As well as being market neutral, the Rushton Global Market Neutral Fund and the Rushton Conservative Global Market Neutral Fund are also currency neutral. As the security for the exposure is held in Australian dollars, and the Rushton funds hold around equal amounts of long and short positions in each currency, the funds have very little net currency exposure, which means they achieve the benefits of international diversification – without the currency risk.

The funds are currently diversified across multiple investment themes and about 400 large, liquid positions across several countries, with plans to expand to many more countries and around 1000 positions in the near future. There is also a self-imposed 1.5 per cent limit on maximum position size to minimise individual company risk.

The funds’ focus is on capital preservation, since the highly diversified, market-neutral approach reduces volatility and also improves risk-adjusted returns. This is important as investors should not take any more risk than is necessary to achieve their investment objectives – and they should be well compensated for the risk they do take.

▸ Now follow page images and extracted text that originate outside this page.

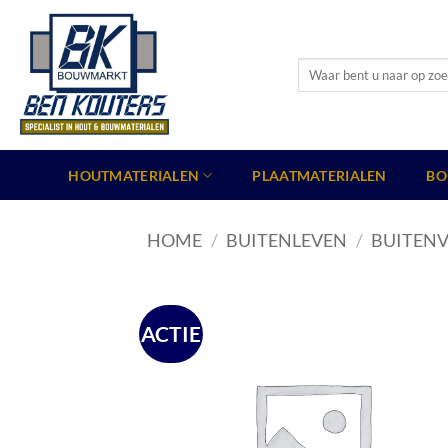
Ga
naar
inhoud
Zoeken
naar:
HOUTMATERIALEN
PLAATMATERIALEN
BO
HOME
/
BUITENLEVEN
/
BUITENV
ACTIE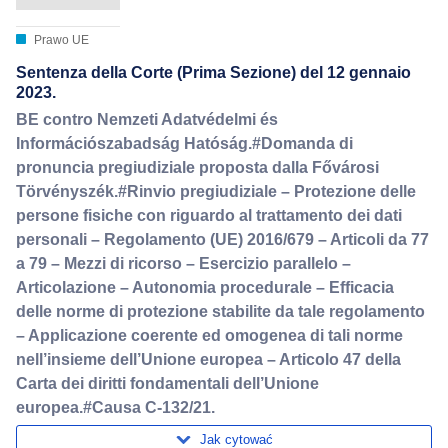
Prawo UE
Sentenza della Corte (Prima Sezione) del 12 gennaio
2023.
BE contro Nemzeti Adatvédelmi és
Információszabadság Hatóság.#Domanda di
pronuncia pregiudiziale proposta dalla Fővárosi
Törvényszék.#Rinvio pregiudiziale – Protezione delle
persone fisiche con riguardo al trattamento dei dati
personali – Regolamento (UE) 2016/679 – Articoli da 77
a 79 – Mezzi di ricorso – Esercizio parallelo –
Articolazione – Autonomia procedurale – Efficacia
delle norme di protezione stabilite da tale regolamento
– Applicazione coerente ed omogenea di tali norme
nell’insieme dell’Unione europea – Articolo 47 della
Carta dei diritti fondamentali dell’Unione
europea.#Causa C-132/21.
Jak cytować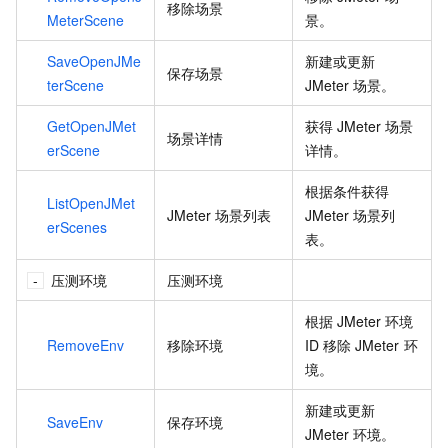
移除场景
MeterScene
景。
SaveOpenJMe
新建或更新
保存场景
terScene
JMeter
场景。
GetOpenJMet
获得
JMeter
场景
场景详情
erScene
详情。
根据条件获得
ListOpenJMet
JMeter
场景列表
JMeter
场景列
erScenes
表。
压测环境
压测环境
根据
JMeter
环境
RemoveEnv
移除环境
ID
移除
JMeter
环
境。
新建或更新
SaveEnv
保存环境
JMeter
环境。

Rushton has as an ‘all-weather’ investment strategy, since investing is a marathon, not a sprint, and with retirees now expecting around 30 years in retirement, a sound investment strategy must be able to navigate a wide range of economic conditions.

An SMSF solution

The avoidance of risk is particularly pertinent for SMSF trustees, even more so for those already at retirement age and dependent upon drawings from their super to provide for basic living expenses.A category of risk not yet touched on in this article is sequencing risk, which could be considered as the Murphy’s Law of investment returns, and poses the question: what happens if you get the worst possible return at the worst possible time? The most notable recent example of this was those who were about to retire, or had just retired, at the onset of the global financial crisis in late 2007.

The threat of sequencing risk increases as SMSF trustees approach retirement, and while all investments could be held in cash, this negates the possibility for portfolio growth, particularly with current low interest rates, which also rules out the other traditional safe haven of sovereign bonds.

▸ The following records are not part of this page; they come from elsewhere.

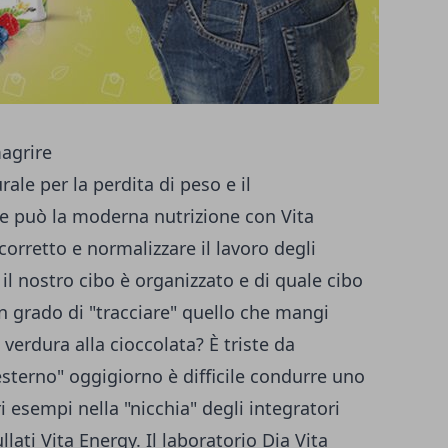
ale per la perdita di peso e il
me può la moderna nutrizione con
Vita
orretto e normalizzare il lavoro degli
il nostro cibo è organizzato e di quale cibo
n grado di "tracciare" quello che mangi
verdura alla cioccolata? È triste da
terno" oggigiorno è difficile condurre uno
ri esempi nella "nicchia" degli integratori
lati Vita Energy. Il laboratorio Dia Vita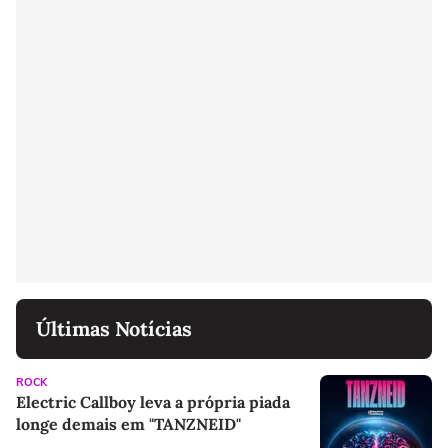
Últimas Notícias
ROCK
Electric Callboy leva a própria piada
longe demais em "TANZNEID"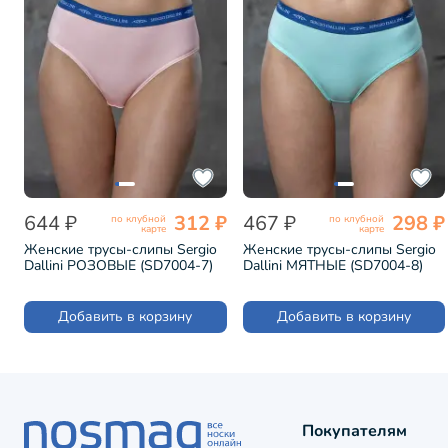
644 ₽
312 ₽
467 ₽
298 ₽
по клубной
по клубной
карте
карте
Женские трусы-слипы Sergio
Женские трусы-слипы Sergio
Dallini РОЗОВЫЕ (SD7004-7)
Dallini МЯТНЫЕ (SD7004-8)
Добавить в корзину
Добавить в корзину
Покупателям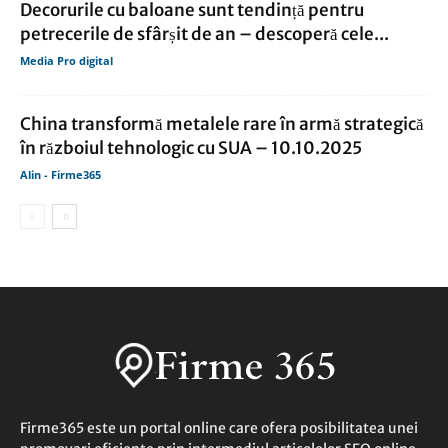
Decorurile cu baloane sunt tendință pentru
petrecerile de sfârșit de an – descoperă cele...
Media Pro digital
China transformă metalele rare în armă strategică
în războiul tehnologic cu SUA – 10.10.2025
Alin - Firme365
Firme365 este un portal online care ofera posibilitatea unei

So instead, the best strategy is to scale back exposure to risk from around the age of 50 onwards, making a market-neutral approach ideal for those in this age bracket as it has the ability to generate a healthy return over the medium to long term with lower volatility than a long-only share investment.

As Yale and countless other institutional investors have shown in recent decades, share market volatility does not mean investors have to compromise returns and risk exposure, and with the rising popularity of these alternative investments among SMSF trustees, many Australian investors are joining the trend.

As Australia’s SMSF sector looks towards 2017, it is apparent there is little sign of market and economic risks diminishing, or a sudden upturn in official interest rates or bond yields. Adopting alternative investments as part of a diversified and conservative portfolio could prove crucial in helping SMSFs successfully navigate this uncertain investment environment.